WHAT YOU ARE ASKED TO DO – Within the data below, find the string "muito" and return each line where it occurs.

MATERIAL SUPPLIED –

========================================

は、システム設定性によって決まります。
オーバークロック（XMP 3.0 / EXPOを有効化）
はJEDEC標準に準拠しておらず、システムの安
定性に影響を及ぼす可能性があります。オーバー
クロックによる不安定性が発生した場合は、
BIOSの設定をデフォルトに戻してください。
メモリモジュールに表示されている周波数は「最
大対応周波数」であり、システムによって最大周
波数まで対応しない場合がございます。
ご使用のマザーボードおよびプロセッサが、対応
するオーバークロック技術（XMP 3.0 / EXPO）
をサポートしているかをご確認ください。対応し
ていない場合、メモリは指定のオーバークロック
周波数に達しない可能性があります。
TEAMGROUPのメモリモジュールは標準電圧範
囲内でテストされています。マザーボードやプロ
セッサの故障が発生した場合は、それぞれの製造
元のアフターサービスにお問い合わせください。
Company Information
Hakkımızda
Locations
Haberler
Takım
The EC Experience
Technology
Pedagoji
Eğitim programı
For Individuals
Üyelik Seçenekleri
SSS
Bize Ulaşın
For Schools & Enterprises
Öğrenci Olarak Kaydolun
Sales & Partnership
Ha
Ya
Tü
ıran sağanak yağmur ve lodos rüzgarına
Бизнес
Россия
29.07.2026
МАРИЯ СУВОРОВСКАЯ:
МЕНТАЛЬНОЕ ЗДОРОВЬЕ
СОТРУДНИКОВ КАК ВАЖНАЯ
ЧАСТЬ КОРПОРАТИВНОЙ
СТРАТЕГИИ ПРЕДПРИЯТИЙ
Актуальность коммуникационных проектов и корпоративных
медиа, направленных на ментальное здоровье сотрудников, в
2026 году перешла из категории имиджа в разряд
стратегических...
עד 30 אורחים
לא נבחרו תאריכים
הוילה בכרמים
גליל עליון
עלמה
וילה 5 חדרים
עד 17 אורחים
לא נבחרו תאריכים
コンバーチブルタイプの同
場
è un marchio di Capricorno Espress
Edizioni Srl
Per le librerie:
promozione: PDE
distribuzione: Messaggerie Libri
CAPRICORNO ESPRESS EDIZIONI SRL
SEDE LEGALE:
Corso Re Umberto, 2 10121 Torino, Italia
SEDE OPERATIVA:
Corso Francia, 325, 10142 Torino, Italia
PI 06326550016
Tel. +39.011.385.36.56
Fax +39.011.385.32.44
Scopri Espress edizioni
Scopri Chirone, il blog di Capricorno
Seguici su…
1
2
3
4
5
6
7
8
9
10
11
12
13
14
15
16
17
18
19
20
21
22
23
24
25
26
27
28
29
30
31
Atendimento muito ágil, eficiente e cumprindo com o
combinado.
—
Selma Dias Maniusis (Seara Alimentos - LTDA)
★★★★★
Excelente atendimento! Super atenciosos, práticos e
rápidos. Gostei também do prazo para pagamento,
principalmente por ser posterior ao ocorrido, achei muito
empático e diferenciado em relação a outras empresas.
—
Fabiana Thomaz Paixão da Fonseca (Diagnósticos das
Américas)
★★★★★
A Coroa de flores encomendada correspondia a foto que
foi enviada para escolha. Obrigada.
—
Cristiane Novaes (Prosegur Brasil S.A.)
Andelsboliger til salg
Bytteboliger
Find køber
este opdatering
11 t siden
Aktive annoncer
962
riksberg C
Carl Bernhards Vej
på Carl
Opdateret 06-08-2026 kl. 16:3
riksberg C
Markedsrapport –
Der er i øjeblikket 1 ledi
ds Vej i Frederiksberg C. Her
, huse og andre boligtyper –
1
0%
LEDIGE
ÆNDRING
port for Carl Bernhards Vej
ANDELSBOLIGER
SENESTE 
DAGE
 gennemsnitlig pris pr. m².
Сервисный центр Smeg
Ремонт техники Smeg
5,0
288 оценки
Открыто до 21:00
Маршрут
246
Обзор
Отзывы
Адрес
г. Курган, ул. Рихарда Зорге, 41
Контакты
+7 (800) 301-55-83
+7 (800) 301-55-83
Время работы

========================================

RESPONSE –
Atendimento muito ágil, eficiente e cumprindo com o
principalmente por ser posterior ao ocorrido, achei muito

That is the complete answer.